I don’t know about you, but that sounds to me like a serious total non-existence of imagination.
Now, don’t get me wrong. Emo, despite my criticisms of its
musical and “philosophical” nature, do have great bands and musicians in
its vein that are worthy of mention. Local giant Love Me Butch for one
is not just a sight and experience to behold, but also one to
continuously push the envelope of Malaysian music in terms of cultural
attitude and spirit.
It is also true that any form of music can be interpreted as a
response, reaction or representation of current everyday conditions or
an escape from them, and therefore, carries the power to influence.
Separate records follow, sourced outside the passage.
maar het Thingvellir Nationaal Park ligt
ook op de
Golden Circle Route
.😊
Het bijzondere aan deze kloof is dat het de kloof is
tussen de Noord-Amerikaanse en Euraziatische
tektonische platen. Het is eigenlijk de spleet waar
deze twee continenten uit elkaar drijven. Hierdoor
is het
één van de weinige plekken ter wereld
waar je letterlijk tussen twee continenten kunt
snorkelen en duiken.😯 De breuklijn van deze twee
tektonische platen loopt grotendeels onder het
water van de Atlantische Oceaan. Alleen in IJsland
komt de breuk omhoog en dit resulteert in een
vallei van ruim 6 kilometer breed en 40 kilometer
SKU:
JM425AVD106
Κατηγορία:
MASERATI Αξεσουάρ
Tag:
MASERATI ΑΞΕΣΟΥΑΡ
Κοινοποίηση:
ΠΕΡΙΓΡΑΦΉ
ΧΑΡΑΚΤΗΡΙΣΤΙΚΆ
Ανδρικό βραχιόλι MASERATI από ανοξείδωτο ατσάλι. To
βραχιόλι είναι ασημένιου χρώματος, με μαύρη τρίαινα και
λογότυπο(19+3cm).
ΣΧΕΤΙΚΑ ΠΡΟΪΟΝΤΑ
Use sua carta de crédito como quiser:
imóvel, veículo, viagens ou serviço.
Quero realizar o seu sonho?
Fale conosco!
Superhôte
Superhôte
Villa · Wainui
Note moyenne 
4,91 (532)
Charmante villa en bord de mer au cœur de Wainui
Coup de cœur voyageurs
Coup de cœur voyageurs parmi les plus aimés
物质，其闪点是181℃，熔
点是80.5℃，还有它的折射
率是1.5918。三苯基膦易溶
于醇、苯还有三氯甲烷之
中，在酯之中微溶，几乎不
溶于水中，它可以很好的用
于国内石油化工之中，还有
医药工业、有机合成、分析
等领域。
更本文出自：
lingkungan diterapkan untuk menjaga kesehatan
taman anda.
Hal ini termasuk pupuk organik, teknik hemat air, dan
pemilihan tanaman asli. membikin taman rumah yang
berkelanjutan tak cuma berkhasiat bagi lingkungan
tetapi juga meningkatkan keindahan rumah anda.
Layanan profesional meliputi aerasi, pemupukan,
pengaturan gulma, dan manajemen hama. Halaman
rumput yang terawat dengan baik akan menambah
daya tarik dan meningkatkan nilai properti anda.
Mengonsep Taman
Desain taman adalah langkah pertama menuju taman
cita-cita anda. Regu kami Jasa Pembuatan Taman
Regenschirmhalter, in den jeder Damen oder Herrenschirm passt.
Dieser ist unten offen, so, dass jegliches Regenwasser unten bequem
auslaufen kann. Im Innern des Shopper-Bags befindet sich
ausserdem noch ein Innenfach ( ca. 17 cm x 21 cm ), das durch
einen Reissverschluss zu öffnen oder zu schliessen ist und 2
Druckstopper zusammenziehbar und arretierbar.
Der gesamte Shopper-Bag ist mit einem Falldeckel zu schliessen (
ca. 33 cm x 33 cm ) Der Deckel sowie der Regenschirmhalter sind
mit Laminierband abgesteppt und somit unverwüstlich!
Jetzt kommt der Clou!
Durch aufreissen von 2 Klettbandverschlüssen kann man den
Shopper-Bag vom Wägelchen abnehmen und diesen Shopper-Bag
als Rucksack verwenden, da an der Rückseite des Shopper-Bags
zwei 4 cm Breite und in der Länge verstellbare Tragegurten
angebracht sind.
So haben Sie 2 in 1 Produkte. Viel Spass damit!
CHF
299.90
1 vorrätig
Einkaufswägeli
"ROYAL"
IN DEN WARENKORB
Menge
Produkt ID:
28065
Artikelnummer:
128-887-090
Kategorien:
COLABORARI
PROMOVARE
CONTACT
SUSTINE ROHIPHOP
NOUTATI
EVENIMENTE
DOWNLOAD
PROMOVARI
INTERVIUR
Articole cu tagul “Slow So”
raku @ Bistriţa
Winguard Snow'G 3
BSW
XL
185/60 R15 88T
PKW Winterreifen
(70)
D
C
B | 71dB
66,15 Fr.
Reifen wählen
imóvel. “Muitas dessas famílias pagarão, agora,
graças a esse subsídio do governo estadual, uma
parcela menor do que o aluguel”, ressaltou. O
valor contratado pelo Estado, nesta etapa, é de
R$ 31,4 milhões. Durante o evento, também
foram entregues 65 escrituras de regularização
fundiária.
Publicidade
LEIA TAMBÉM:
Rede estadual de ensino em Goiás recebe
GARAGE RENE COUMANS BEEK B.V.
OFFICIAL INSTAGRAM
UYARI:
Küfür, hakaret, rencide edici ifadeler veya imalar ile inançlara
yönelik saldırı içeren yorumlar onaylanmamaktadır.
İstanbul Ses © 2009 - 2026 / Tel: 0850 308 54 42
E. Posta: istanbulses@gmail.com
Yet, Emo, a genre that is created from the commercial vats
of corporate labels do not exist to subvert or rebel. Instead, like any
watered-down, made-for-the-market music, it is made to relate purely on
the surface and be consumed by a specific target market, in this case,
the early consumerist adolescent.
Personal, indifferent and largely ignorant of deeper insights or
contemplations, it is a million light years away from being capable to
associate with the liberating chaos of punk, the dark echoes of goth, or
even the outlandishness of rock kapak.
How can anyone suggest that My Chemical Romance is a revolution or a
deep plunge to the dark side? Slitting wrists and licking blood to the
lines of “And though you’re dead and gone, believe me your memory will
carry on”? Are you serious? A line that is so painfully cliché, it’s
used in almost all languages to describe any death of any person? Plus,
to begin with, it’s apparently about the death of Gerard Way’s father.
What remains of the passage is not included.